### Exercise requirements
Filter the entries below, keeping only lines with "Distance".

### Document understanding data

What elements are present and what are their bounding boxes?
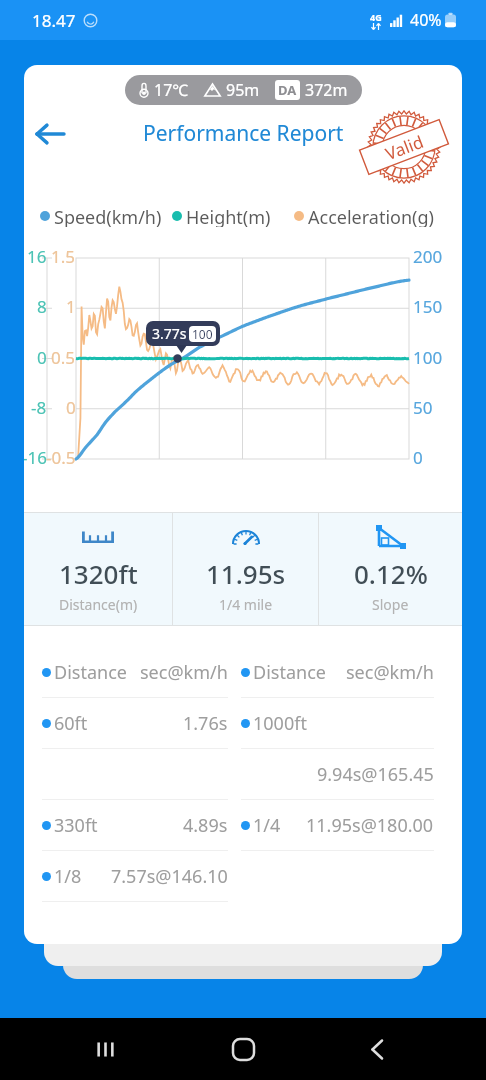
button[interactable]: 11.95s	[173, 512, 318, 626]
staticText: 150	[413, 295, 443, 318]
button[interactable]: Distance	[24, 647, 240, 698]
button[interactable]: 1000ft	[238, 698, 462, 749]
button[interactable]: 330ft	[24, 800, 240, 851]
staticText: 60ft	[54, 711, 88, 736]
staticText: 1/4 mile	[219, 595, 273, 614]
staticText: Height(m)	[186, 205, 271, 227]
button[interactable]: 9.94s@165.45	[238, 749, 462, 800]
staticText: -0.5	[46, 446, 76, 469]
staticText: 16	[27, 245, 47, 268]
staticText: -8	[31, 396, 47, 419]
staticText: Speed(km/h)	[54, 205, 162, 227]
staticText: 1.5	[51, 245, 76, 268]
staticText: -16	[24, 446, 47, 469]
staticText: 1/4	[253, 813, 281, 838]
staticText: 3.77s	[152, 324, 187, 343]
staticText: 0	[66, 396, 76, 419]
button[interactable]: 60ft	[24, 698, 240, 749]
staticText: Slope	[372, 595, 409, 614]
button[interactable]: 17℃	[139, 75, 348, 105]
staticText: 0	[37, 346, 47, 369]
button[interactable]: Recents	[83, 1018, 127, 1080]
staticText: 100	[192, 326, 213, 342]
staticText: 95m	[226, 79, 260, 101]
staticText: sec@km/h	[140, 660, 228, 685]
staticText: 330ft	[54, 813, 98, 838]
staticText: Distance	[253, 660, 326, 685]
staticText: 11.95s	[206, 556, 286, 591]
staticText: Distance	[54, 660, 127, 685]
button[interactable]: Distance	[238, 647, 462, 698]
staticText: Distance(m)	[59, 595, 138, 614]
staticText: Performance Report	[143, 119, 344, 148]
staticText: DA	[278, 81, 297, 99]
staticText: 1320ft	[59, 556, 138, 591]
staticText: 1/8	[54, 864, 82, 889]
staticText: 0.5	[51, 346, 76, 369]
staticText: 0	[413, 446, 423, 469]
staticText: 100	[413, 346, 443, 369]
staticText: 200	[413, 245, 443, 268]
staticText: Acceleration(g)	[308, 205, 434, 227]
staticText: 1000ft	[253, 711, 307, 736]
staticText: 50	[413, 396, 433, 419]
staticText: Valid	[382, 130, 427, 165]
button[interactable]: 1320ft	[24, 512, 172, 626]
button[interactable]: 1/8	[24, 851, 240, 902]
staticText: 17℃	[154, 79, 189, 101]
staticText: 0.12%	[354, 556, 428, 591]
button[interactable]: Home	[221, 1018, 265, 1080]
button[interactable]: 1/4	[238, 800, 462, 851]
staticText: 11.95s@180.00	[306, 813, 434, 838]
staticText: 18.47	[32, 9, 76, 32]
button[interactable]: Back	[28, 112, 72, 156]
button[interactable]: Back	[355, 1018, 399, 1080]
staticText: sec@km/h	[346, 660, 434, 685]
button[interactable]: 0.12%	[319, 512, 462, 626]
staticText: 1.76s	[183, 711, 228, 736]
staticText: 40%	[410, 9, 442, 31]
staticText: 1	[66, 295, 76, 318]
staticText: 7.57s@146.10	[111, 864, 228, 889]
staticText: 372m	[305, 79, 348, 101]
staticText: 4G	[370, 11, 382, 23]
staticText: 8	[37, 295, 47, 318]
staticText: 9.94s@165.45	[317, 762, 434, 787]
staticText: 4.89s	[183, 813, 228, 838]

### Task response
button[interactable]: Distance	[24, 647, 240, 698]
staticText: Distance	[253, 660, 326, 685]
staticText: Distance	[54, 660, 127, 685]
button[interactable]: Distance	[238, 647, 462, 698]
staticText: Distance(m)	[59, 595, 138, 614]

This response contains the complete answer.